Galectin-9 contributes to the survival of fully allogeneic skin grafts by modulating effector T cells and Tregs imbalance.

Allogeneic skin transplantation is an important clinical treatment for many diseases. Although Galectin-9 demonstrates multifaceted roles in modulating immune cell homeostasis and inflammation, its precise impact on balancing effector T cells and Tregs during allogeneic skin transplantation remains uncertain. This work was performed to evaluate the modulation of the survival time of allogeneic skin grafts by Gal-9 and to explore the critical mechanism involved in this process. Skin graft transplantation was conducted using C57BL/6 and BALB/c mice. Additionally, the levels of IL-2, IFN-γ, IL-4, and IL-17A were measured. Hematoxylin and eosin staining assay was performed to analyze the pathological conditions of skin grafts of experiment mice. The results revealed that Gal-9 noticeably prolonged the survival of the allogeneic skin graft and ameliorated the damage caused by acute immune rejection.

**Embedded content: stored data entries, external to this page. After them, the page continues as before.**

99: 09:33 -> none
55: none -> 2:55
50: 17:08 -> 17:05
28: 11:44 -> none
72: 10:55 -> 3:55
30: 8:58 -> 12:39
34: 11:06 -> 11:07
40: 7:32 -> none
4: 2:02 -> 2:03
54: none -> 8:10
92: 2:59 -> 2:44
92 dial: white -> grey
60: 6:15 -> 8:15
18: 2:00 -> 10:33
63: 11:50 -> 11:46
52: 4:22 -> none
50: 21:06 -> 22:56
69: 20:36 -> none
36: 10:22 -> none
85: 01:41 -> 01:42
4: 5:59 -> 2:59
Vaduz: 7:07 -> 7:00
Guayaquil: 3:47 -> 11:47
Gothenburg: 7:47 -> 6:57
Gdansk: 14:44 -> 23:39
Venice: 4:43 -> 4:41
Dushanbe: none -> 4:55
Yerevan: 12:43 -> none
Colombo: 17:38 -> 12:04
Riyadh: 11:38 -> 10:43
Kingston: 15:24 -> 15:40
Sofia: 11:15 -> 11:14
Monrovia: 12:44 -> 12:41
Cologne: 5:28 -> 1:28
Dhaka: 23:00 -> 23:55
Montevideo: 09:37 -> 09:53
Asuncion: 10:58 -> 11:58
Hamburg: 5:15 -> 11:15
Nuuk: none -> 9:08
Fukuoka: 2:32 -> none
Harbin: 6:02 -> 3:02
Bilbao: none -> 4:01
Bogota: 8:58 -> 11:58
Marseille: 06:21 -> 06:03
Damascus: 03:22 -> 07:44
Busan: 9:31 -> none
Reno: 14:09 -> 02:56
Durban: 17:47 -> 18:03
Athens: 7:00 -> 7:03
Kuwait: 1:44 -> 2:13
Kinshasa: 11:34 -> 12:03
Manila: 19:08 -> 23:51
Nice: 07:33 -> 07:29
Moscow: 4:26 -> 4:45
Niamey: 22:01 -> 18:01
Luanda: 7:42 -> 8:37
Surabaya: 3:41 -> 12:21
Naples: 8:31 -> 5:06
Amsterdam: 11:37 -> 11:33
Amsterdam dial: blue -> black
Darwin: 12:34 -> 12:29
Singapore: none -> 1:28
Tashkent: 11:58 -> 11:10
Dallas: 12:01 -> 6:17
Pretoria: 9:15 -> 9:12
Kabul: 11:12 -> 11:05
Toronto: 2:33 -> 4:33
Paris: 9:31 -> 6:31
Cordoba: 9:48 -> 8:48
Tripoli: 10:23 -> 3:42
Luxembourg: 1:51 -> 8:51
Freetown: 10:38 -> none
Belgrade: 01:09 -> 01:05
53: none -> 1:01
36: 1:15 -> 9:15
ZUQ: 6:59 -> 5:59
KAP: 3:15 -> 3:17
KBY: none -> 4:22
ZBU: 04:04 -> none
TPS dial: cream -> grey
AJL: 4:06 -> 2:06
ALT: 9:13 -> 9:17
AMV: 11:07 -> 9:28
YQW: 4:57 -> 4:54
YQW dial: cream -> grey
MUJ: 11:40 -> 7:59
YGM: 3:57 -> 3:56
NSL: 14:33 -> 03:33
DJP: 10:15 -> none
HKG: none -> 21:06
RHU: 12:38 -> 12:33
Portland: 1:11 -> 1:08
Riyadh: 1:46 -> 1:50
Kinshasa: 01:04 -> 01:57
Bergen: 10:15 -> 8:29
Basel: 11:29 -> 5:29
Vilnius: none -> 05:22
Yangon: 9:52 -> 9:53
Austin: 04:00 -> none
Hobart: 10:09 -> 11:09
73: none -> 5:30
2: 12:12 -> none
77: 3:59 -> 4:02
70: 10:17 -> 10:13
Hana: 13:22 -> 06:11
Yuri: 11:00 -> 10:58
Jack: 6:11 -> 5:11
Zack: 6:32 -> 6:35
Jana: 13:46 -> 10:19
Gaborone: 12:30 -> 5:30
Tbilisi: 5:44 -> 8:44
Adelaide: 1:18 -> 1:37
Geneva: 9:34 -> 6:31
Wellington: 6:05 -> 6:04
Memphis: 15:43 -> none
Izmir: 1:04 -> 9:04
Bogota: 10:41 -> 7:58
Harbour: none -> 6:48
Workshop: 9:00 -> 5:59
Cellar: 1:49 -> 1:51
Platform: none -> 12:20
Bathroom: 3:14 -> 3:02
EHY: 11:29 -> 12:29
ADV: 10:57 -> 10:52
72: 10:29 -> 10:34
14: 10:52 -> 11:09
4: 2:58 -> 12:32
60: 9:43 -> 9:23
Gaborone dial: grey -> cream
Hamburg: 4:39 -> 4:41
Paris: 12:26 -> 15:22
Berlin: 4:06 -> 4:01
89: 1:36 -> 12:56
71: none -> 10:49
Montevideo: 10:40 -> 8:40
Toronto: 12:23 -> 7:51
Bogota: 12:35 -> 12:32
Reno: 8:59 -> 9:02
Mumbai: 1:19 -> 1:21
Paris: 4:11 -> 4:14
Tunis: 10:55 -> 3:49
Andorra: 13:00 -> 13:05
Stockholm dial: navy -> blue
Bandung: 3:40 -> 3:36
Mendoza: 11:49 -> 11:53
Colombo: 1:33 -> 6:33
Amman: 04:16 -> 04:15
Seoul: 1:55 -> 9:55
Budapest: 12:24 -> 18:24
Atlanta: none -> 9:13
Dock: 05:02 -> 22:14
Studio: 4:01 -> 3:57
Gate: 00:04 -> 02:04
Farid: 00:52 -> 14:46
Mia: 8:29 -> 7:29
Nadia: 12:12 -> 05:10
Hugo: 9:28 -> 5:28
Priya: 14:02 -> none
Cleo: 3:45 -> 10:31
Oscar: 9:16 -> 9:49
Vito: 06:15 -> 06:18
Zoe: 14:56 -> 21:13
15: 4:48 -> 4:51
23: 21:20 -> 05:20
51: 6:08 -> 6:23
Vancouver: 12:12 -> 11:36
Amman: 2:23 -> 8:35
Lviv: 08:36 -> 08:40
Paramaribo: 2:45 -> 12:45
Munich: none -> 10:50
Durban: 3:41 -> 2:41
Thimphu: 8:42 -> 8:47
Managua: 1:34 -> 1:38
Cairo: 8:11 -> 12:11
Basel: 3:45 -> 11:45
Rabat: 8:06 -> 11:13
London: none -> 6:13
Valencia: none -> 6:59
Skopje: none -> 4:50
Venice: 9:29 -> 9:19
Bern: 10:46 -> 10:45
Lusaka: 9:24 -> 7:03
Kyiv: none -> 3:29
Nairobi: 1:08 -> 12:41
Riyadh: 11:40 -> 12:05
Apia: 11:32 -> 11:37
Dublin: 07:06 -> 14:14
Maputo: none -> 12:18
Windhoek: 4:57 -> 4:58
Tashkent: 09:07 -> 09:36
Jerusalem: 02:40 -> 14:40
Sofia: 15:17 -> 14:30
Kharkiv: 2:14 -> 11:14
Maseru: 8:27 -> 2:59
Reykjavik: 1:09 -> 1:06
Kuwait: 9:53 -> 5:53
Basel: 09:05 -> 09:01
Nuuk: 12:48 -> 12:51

Furthermore, Gal-9 resulted in selective reduction of effectors T cells such as Th1, and Th17. Simultaneously, Gal-9 didn't attenuate the protective function for allograft, which alleviated the immune rejection caused by abnormal immune imbalance. Gal-9 exhibited a therapeutic effect on the allogeneic skin graft by selectively reducing CD4+TIM-3+ T effector cells and inducing a shift from a Th1 to an anti-inflammatory Th2 response. Furthermore, Gal-9 did not attenuate the protective function. Our present study may represent a novel therapeutic candidate for modulating effector T cells and Tregs imbalance-based therapy of allograft transplantation.